Append rows in pentaho data integration

#APPEND ROWS IN PENTAHO DATA INTEGRATION HOW TO#
#APPEND ROWS IN PENTAHO DATA INTEGRATION SOFTWARE#

#APPEND ROWS IN PENTAHO DATA INTEGRATION SOFTWARE#

Now, most open source software starts with this realization: “There has got to be a better way!” This is no different… Pull out hair (not an option in my case).Ignore the problem, it’s clearly too hard to do.

It’s probably something along those lines.
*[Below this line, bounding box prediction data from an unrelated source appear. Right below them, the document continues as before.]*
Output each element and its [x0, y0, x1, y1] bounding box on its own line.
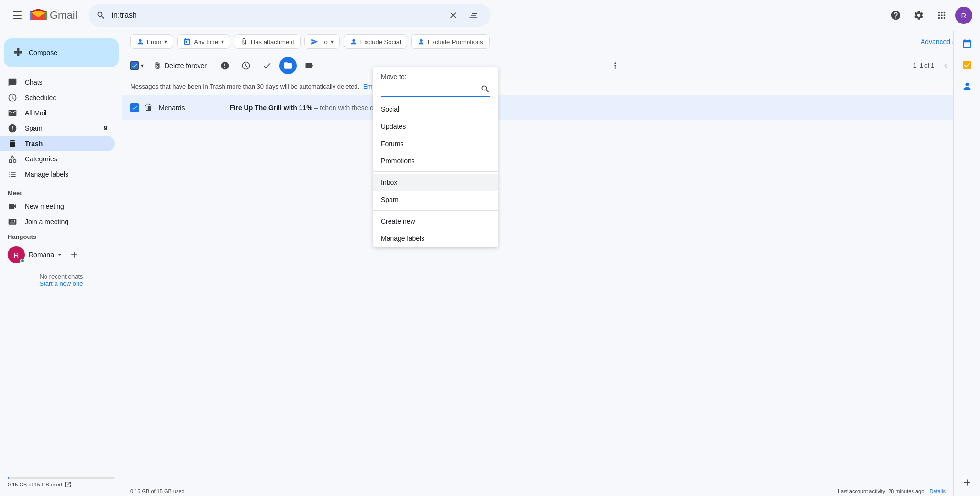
- move-to-active-button[interactable]: [279, 57, 297, 74]
- storage-area: 0.15 GB of 15 GB used: [0, 473, 122, 492]
- bottom-status: 0.15 GB of 15 GB used Last account activ…: [122, 486, 953, 496]
- dropdown-item-inbox[interactable]: Inbox: [373, 174, 498, 191]
- dropdown-divider-1: [373, 171, 498, 172]
- email-subject: Fire Up The Grill with 11% – tchen with …: [230, 104, 951, 112]
- help-button[interactable]: [886, 6, 905, 25]
- no-chats-text: No recent chats Start a new one: [8, 273, 115, 287]
- user-avatar[interactable]: R: [955, 7, 972, 24]
- label-button[interactable]: [301, 57, 318, 74]
- attachment-icon: [240, 38, 248, 45]
- storage-bar-fill: [8, 477, 9, 479]
- chat-icon: [8, 78, 17, 87]
- dropdown-item-forums[interactable]: Forums: [373, 135, 498, 152]
- search-filter-button[interactable]: [464, 6, 483, 25]
- spam-icon: [8, 124, 17, 133]
- compose-button[interactable]: ✚ Compose: [4, 38, 119, 67]
- svg-point-1: [139, 39, 141, 42]
- contacts-panel-button[interactable]: [958, 77, 977, 96]
- email-subject-text: Fire Up The Grill with 11%: [230, 104, 312, 112]
- apps-button[interactable]: [932, 6, 951, 25]
- hangouts-title: Hangouts: [8, 233, 115, 240]
- hangout-avatar: R: [8, 246, 25, 263]
- sidebar-item-join-meeting[interactable]: Join a meeting: [0, 214, 115, 229]
- add-hangout-button[interactable]: [67, 248, 81, 261]
- from-label: From: [147, 38, 161, 45]
- trash-notice: Messages that have been in Trash more th…: [122, 78, 980, 95]
- to-filter[interactable]: To ▾: [304, 34, 340, 49]
- sidebar-item-label-categories: Categories: [25, 155, 107, 163]
- meet-section-header: Meet: [0, 186, 122, 199]
- add-panel-button[interactable]: [958, 473, 977, 492]
- search-clear-button[interactable]: [445, 7, 462, 24]
- search-input[interactable]: in:trash: [111, 11, 445, 20]
- previous-page-button[interactable]: [938, 58, 953, 73]
- delete-forever-button[interactable]: Delete forever: [147, 57, 212, 74]
- settings-button[interactable]: [909, 6, 928, 25]
- dropdown-header: Move to:: [373, 67, 498, 84]
- email-checkbox[interactable]: [130, 103, 139, 112]
- move-to-icon: [283, 61, 293, 70]
- delete-forever-label: Delete forever: [165, 62, 207, 69]
- details-link[interactable]: Details: [929, 488, 946, 494]
- right-panel: [953, 31, 980, 496]
- external-link-icon[interactable]: [64, 481, 72, 488]
- to-icon: [311, 38, 318, 45]
- dropdown-item-create-new[interactable]: Create new: [373, 213, 498, 230]
- more-options-button[interactable]: [607, 57, 624, 74]
- from-icon: [136, 38, 144, 45]
- has-attachment-label: Has attachment: [251, 38, 294, 45]
- gmail-logo[interactable]: Gmail: [29, 6, 77, 25]
- snooze-button[interactable]: [237, 57, 255, 74]
- sidebar-item-chats[interactable]: Chats: [0, 75, 115, 90]
- to-arrow-icon: ▾: [331, 38, 334, 45]
- select-all-area[interactable]: ▾: [130, 61, 144, 70]
- search-bar[interactable]: in:trash: [89, 4, 490, 27]
- tasks-panel-button[interactable]: [958, 56, 977, 75]
- calendar-panel-button[interactable]: [958, 34, 977, 54]
- dropdown-item-spam[interactable]: Spam: [373, 191, 498, 208]
- dropdown-item-updates[interactable]: Updates: [373, 118, 498, 135]
- main-content: From ▾ Any time ▾ Has attachment To ▾ Ex…: [122, 31, 980, 496]
- move-to-dropdown: Move to: Social Updates Forums Promotion…: [373, 67, 498, 247]
- has-attachment-filter[interactable]: Has attachment: [234, 34, 301, 49]
- any-time-arrow-icon: ▾: [221, 38, 224, 45]
- sidebar-item-categories[interactable]: Categories: [0, 151, 115, 167]
- sidebar-item-label-all-mail: All Mail: [25, 109, 107, 117]
- sidebar-item-trash[interactable]: Trash: [0, 136, 115, 151]
- sidebar-item-scheduled[interactable]: Scheduled: [0, 90, 115, 105]
- from-filter[interactable]: From ▾: [130, 34, 173, 49]
- calendar-icon: [183, 38, 191, 45]
- compose-label: Compose: [29, 49, 57, 56]
- dropdown-search-input[interactable]: [381, 85, 480, 93]
- contacts-panel-icon: [962, 81, 972, 91]
- delete-forever-icon: [153, 61, 162, 70]
- pagination-text: 1–1 of 1: [913, 62, 934, 69]
- sidebar-item-new-meeting[interactable]: New meeting: [0, 199, 115, 214]
- sidebar-item-manage-labels[interactable]: Manage labels: [0, 167, 115, 182]
- svg-point-2: [352, 39, 355, 42]
- table-row[interactable]: 🗑 Menards Fire Up The Grill with 11% – t…: [122, 95, 980, 120]
- report-spam-icon: [220, 61, 230, 70]
- report-spam-button[interactable]: [216, 57, 234, 74]
- exclude-promotions-label: Exclude Promotions: [428, 38, 483, 45]
- sidebar-item-spam[interactable]: Spam 9: [0, 121, 115, 136]
- select-all-checkbox[interactable]: [130, 61, 139, 70]
- dropdown-item-manage-labels[interactable]: Manage labels: [373, 230, 498, 247]
- dropdown-search[interactable]: [381, 84, 490, 97]
- tasks-panel-icon: [962, 60, 972, 70]
- bottom-storage-text: 0.15 GB of 15 GB used: [130, 488, 185, 494]
- dropdown-item-social[interactable]: Social: [373, 101, 498, 118]
- join-meeting-label: Join a meeting: [25, 218, 68, 225]
- sidebar-item-all-mail[interactable]: All Mail: [0, 105, 115, 121]
- dropdown-item-promotions[interactable]: Promotions: [373, 152, 498, 169]
- hamburger-menu-button[interactable]: [8, 6, 27, 25]
- last-activity-text: Last account activity: 28 minutes ago: [838, 488, 924, 494]
- exclude-social-filter[interactable]: Exclude Social: [344, 34, 407, 49]
- mark-as-done-button[interactable]: [258, 57, 276, 74]
- exclude-promotions-filter[interactable]: Exclude Promotions: [411, 34, 490, 49]
- select-dropdown-arrow[interactable]: ▾: [141, 62, 144, 69]
- any-time-filter[interactable]: Any time ▾: [177, 34, 230, 49]
- hangout-user[interactable]: R Romana: [8, 244, 64, 265]
- svg-point-3: [420, 39, 422, 42]
- start-new-chat-link[interactable]: Start a new one: [39, 280, 83, 287]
A senior ETL consultant (with evil tendencies) will try to convince the customer that the requirement is “ off scope” or shift it to the next “iteration”.
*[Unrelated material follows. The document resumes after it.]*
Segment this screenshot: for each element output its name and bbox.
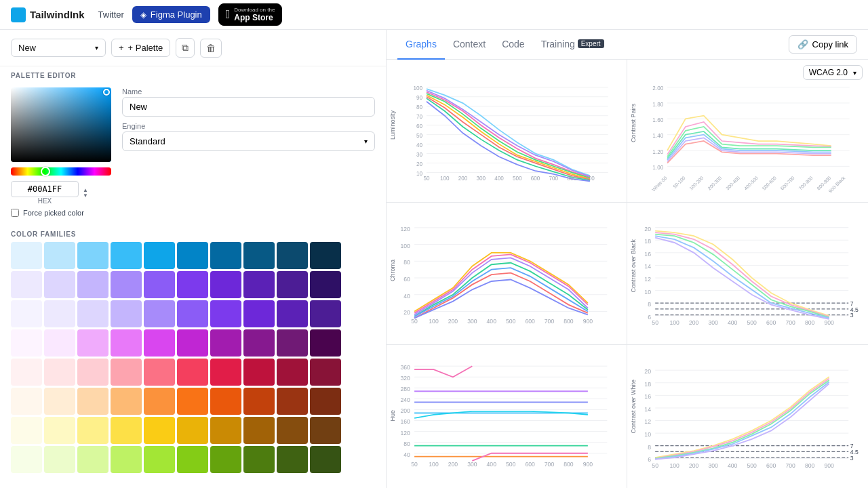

#APPEND ROWS IN PENTAHO DATA INTEGRATION HOW TO#

The ones having heard of the PDI “Split Field to rows” step might know (from our forum) how to solve the problem by reading the whole line and by splitting it into un-pivoted form with a wad of JavaScript.

Ask the file to be delivered in CSV file format so that some clever Perl-Python-JavaScript-Ruby-awk-bash script can be applied to the problem… Days will be spent by the customer to convert the file and weeks to get the script right, to debug and maintain that.
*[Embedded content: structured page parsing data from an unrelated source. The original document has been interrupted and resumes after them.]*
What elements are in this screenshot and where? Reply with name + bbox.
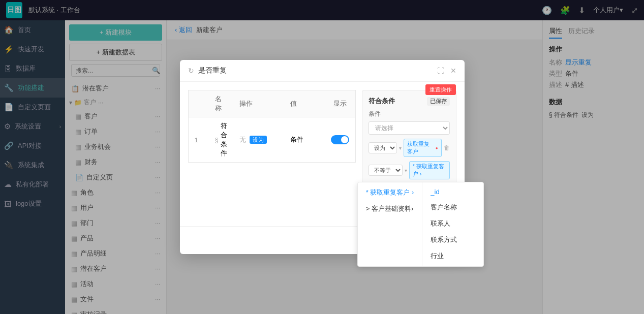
dot-icon: ● <box>436 146 438 150</box>
refresh-icon[interactable]: ↻ <box>188 67 194 75</box>
cond-op-select-1[interactable]: 设为 <box>369 142 397 153</box>
cond-select[interactable]: 请选择 <box>369 121 450 135</box>
dropdown-item-get-dup[interactable]: * 获取重复客户 › <box>358 184 422 201</box>
cond-op-select-2[interactable]: 不等于 <box>369 165 403 176</box>
th-num <box>189 100 209 108</box>
dropdown-item-id[interactable]: _id <box>422 184 483 199</box>
dropdown-menu: * 获取重复客户 › > 客户基础资料› _id 客户名称 联系人 联系方式 行… <box>357 182 484 267</box>
table-row: 1 § 符合条件 无 设为 条件 <box>188 117 356 162</box>
modal: ↻ 是否重复 ⛶ ✕ 名称 操作 值 显示 1 <box>180 60 465 254</box>
row-op: 无 设为 <box>233 131 284 148</box>
fullscreen-icon[interactable]: ⛶ <box>437 67 444 75</box>
table-header: 名称 操作 值 显示 <box>188 90 356 117</box>
close-icon[interactable]: ✕ <box>450 67 456 75</box>
modal-overlay: ↻ 是否重复 ⛶ ✕ 名称 操作 值 显示 1 <box>0 0 644 314</box>
dropdown-item-industry[interactable]: 行业 <box>422 248 483 264</box>
dropdown-col-1: * 获取重复客户 › > 客户基础资料› <box>358 182 422 266</box>
op-badge[interactable]: 设为 <box>250 136 267 144</box>
saved-badge: 已保存 <box>427 97 450 106</box>
cond-row-2: 不等于 ▾ * 获取重复客户 › <box>369 161 450 179</box>
th-op: 操作 <box>233 95 284 112</box>
cond-row-1: 设为 ▾ 获取重复客户 ● 🗑 <box>369 139 450 157</box>
cond-label: 条件 <box>369 110 450 118</box>
modal-title: ↻ 是否重复 <box>188 66 227 75</box>
reset-button[interactable]: 重置操作 <box>425 84 456 95</box>
dropdown-item-contact-way[interactable]: 联系方式 <box>422 232 483 248</box>
modal-header-icons: ⛶ ✕ <box>437 67 456 75</box>
row-num: 1 <box>189 132 209 148</box>
field-name-text: 符合条件 <box>221 121 227 158</box>
conditions-title: 符合条件 已保存 <box>369 97 450 106</box>
row-name: § 符合条件 <box>209 117 233 162</box>
dropdown-item-basic-info[interactable]: > 客户基础资料› <box>358 201 422 217</box>
chevron-down-icon-2: ▾ <box>405 168 407 173</box>
dropdown-item-customer-name[interactable]: 客户名称 <box>422 199 483 215</box>
row-toggle <box>325 131 355 148</box>
chevron-down-icon: ▾ <box>399 145 402 151</box>
modal-table: 名称 操作 值 显示 1 § 符合条件 无 设为 <box>188 90 356 218</box>
table-body: 1 § 符合条件 无 设为 条件 <box>188 117 356 163</box>
th-name: 名称 <box>209 90 233 117</box>
row-val: 条件 <box>284 131 325 148</box>
th-toggle: 显示 <box>325 95 355 112</box>
cond-delete-icon[interactable]: 🗑 <box>444 144 450 151</box>
dropdown-item-contact[interactable]: 联系人 <box>422 215 483 232</box>
cond-tag-2[interactable]: * 获取重复客户 › <box>409 161 450 179</box>
cond-tag-1[interactable]: 获取重复客户 ● <box>404 139 442 157</box>
modal-body: 名称 操作 值 显示 1 § 符合条件 无 设为 <box>180 82 465 226</box>
field-prefix-icon: § <box>215 136 219 144</box>
toggle-switch[interactable] <box>331 135 349 144</box>
th-val: 值 <box>284 95 325 112</box>
dropdown-col-2: _id 客户名称 联系人 联系方式 行业 <box>422 182 483 266</box>
modal-header: ↻ 是否重复 ⛶ ✕ <box>180 60 465 82</box>
conditions-panel: 重置操作 符合条件 已保存 条件 请选择 设为 ▾ 获取重复客户 ● <box>362 90 456 218</box>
Days will be spend convincing and acquiring this data… when in fact it’s already there.

Convince the customer that this is a “ bad file” and that the un-pivoted source data is needed.

Once at this point any serious ETL consultant will be doing one of the following: Again, to be able to do that, we need to know the exact layout of the file. We also need to un-pivot or normalize the data. In order to do that, we need to actually know the layout of the spreadsheet before we do the ETL. So we actually want to only get 3 columns from this spreadsheet: The product code, the date of sales and the number of goods sold (the metric). Databases don’t support tables with varying number of columns. Surely, this can’t be too hard to read in by an ETL tool, right? You just want to load this data into a database somewhere and be done with it. In short: this spreadsheet will look different all year round. In our sample that means: no weekend days are present in the spreadsheet. Not all dates are listed however, that would too simple, only days on which products were actually sold are listed.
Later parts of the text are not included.